From a legal perspective, Troutman Sanders’ Thompson says to tread gingerly. “Owners with LTSAs or currently in-force parts or unit warranties must be careful to understand whether the introduction of non-OEM parts voids any OEM warranties or risk coverage,” he says.

Assuming risks

Thompson insists that care should be taken concerning third-party warranties. Some can be too limited in scope, such as excluding design defects, he says. As regards duration, if a non-OEM part is only warranted for one year, the owner could be left out to dry if the part fails to make its originally advertised parts life e.g., a 12,000 hour part lasting 8,000.

This is obviously not a risk limited to non-OEM parts, because OEM parts have this same risk, notes Thompson. “Owners should also check their insurance policies to make sure that there are no exclusions that would relate to the use of non-OEM parts.”

For Independent Power Producers, there may be little leeway, as the risks are specified by lenders. However, owners with large fleets can often afford to absorb the risk associated with savings in third-party parts, as the financial impact associated with a catastrophic failure is not as high as the independent owner with one or two plants.

In terms of warranties, there may not be much to choose between both options. Third-party suppliers offer similar terms to that of the OEM – typically one year or 8,000 hours. And both may have matching deficiencies. “What you find is that neither the OEM nor a third-party parts company offer relief for consequential damage or downstream damage that is caused by a failure of a part,” says Ombrellaro.

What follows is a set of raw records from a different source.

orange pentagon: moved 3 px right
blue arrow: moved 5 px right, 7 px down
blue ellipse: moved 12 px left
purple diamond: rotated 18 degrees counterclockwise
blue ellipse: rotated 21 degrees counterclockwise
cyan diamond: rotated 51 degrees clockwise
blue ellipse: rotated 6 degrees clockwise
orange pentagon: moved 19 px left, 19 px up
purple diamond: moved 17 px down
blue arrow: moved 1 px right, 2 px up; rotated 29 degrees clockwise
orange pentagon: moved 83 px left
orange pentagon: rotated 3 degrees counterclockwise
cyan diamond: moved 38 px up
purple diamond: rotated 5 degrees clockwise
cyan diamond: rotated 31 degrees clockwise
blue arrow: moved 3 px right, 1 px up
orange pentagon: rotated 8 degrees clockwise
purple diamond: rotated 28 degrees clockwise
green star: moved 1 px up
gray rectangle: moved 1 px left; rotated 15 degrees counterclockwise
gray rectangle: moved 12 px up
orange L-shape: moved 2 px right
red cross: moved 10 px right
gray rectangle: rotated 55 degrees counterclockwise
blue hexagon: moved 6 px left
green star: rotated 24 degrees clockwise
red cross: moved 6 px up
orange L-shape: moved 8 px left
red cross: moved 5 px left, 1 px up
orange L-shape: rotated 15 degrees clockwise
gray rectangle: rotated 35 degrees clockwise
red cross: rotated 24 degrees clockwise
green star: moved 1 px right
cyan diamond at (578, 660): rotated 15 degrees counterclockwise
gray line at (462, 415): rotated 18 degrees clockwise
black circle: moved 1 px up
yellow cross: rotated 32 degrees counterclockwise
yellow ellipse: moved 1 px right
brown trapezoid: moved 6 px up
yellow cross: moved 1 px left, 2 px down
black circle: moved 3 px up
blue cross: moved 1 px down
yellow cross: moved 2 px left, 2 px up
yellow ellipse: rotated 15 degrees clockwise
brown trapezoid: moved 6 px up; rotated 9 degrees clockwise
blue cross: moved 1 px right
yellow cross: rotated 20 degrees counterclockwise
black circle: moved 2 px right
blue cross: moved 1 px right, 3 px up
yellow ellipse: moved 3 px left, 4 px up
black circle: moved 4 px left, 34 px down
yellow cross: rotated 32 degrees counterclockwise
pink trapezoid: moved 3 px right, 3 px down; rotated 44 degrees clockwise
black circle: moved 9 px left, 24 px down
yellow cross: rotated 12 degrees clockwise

PSM warrants one year of operation, with an extended warranty available for longer periods at extra cost. “Most customers are confident enough of our parts to not bother with an extended warranty,” says Conroy.

Thompson concludes that it really comes down to the turbine owner’s becoming comfortable with the quality of the parts and future services required to refurbish those parts. From the legal perspective, his best advice to an owner who has found that comfort level is to make sure that the non-OEM is willing to offer the same (or better) quality of warranty or other risk coverage as the OEM, under the relevant parts purchase agreement or LTSA.